The file that Avast considered Adware had a creation date of 6/16/04 which would make me think that the file has been on my system for some time and is a date that would make sense when I installed the Symantec program.
I have had Avast protection prior to the 6/16/04 creation date of the file. If the file is really “adware” how did it get there past Avast in the first place?
Avast has not found this file to be “adware” in the past even though it would appear to have been on my system for years.
Historically for me Avast has had a 75% rate of finding “false positives”.
I have had other program files that have been “false positives” that were functions of software I have on my computer i.e. Balloontip.pyd was a function of Clamwin and also had a PDF file that was considered a “virus” both of which I had been excluding on scans and then later removed from the exclusions file which Avast then no longer found them to be malware or viruses.
Assuming this file has been on my system prior to this it has never been found to be adware up until now and I make very few changes or updates or new installs because my computer is so old and has such limited resources.
Adware is “spyware” which is relatively new to Avast scanning.
But just to be safe as you suggest I have moved the file back to the chest as a precaution.
Thanks… I did… as I had posted (see below).
Thanks David… I did not find it on recent pages but have now done a search including the name of the adware file and found nothing other than my post.
In the past on other “false positive” i.e. Balloontip.pyd which I had email to Alwil like I did with this file I never did get a reply…

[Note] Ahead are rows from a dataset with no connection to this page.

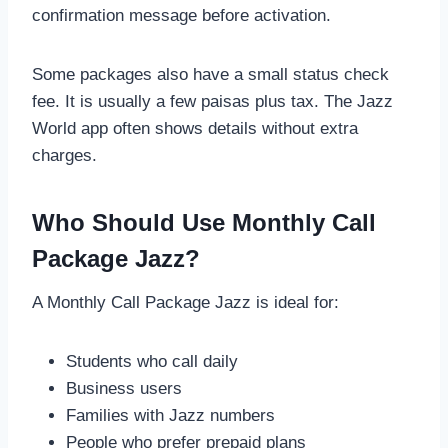
confirmation message before activation.
Some packages also have a small status check
fee. It is usually a few paisas plus tax. The Jazz
World app often shows details without extra
charges.
Who Should Use Monthly Call
Package Jazz?
A Monthly Call Package Jazz is ideal for:
Students who call daily
Business users
Families with Jazz numbers
People who prefer prepaid plans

Does Alwil reply to emails sent about possible “false positives”…
As it is it was just a matter of taking the Ballontip.pyd out of the exclusions and then putting it back in until eventually it was not considered a virus or malware on scans.

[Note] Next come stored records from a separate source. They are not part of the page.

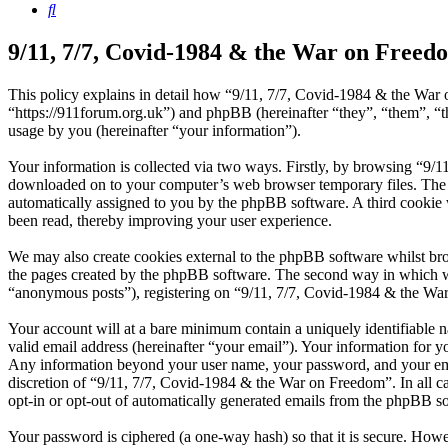
Search
9/11, 7/7, Covid-1984 & the War on Freedo
This policy explains in detail how “9/11, 7/7, Covid-1984 & the War 
“https://911forum.org.uk”) and phpBB (hereinafter “they”, “them”,
usage by you (hereinafter “your information”).
Your information is collected via two ways. Firstly, by browsing “9/1
downloaded on to your computer’s web browser temporary files. The firs
automatically assigned to you by the phpBB software. A third cookie
been read, thereby improving your user experience.
We may also create cookies external to the phpBB software whilst br
the pages created by the phpBB software. The second way in which we 
“anonymous posts”), registering on “9/11, 7/7, Covid-1984 & the War o
Your account will at a bare minimum contain a uniquely identifiable 
valid email address (hereinafter “your email”). Your information for y
Any information beyond your user name, your password, and your email
discretion of “9/11, 7/7, Covid-1984 & the War on Freedom”. In all ca
opt-in or opt-out of automatically generated emails from the phpBB s
Your password is ciphered (a one-way hash) so that it is secure. How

In this case I have moved the file to the virus chest where it will remain.
I really need to know if this file is really “malware” because it is in the chest.
Is there any way to find out when Alwil will change and take “false positives” out of the virus signature file so that it can be removed from the exclusions list or in this case restored from the chest?
You don’t normally get a reply unless they need more information. Periodically scan the copy in the chest (won’t work in original location if you have excluded it) and when it is no longer detected you can remove the exclusion.
Because it is a protected location you can’t scan from outside, as you have found in explorer all you will see are file names generated by avast and the files are also encrypted. So you have to first open the chest, locate the file (it will be in the Infected Files section if detected by avast or User Files if you added it manually) and right click on it and select scan.
Or highlight the file and use the menu at the top of the window, File, then Scan, this is much slower as having selected the file, right click is very quick.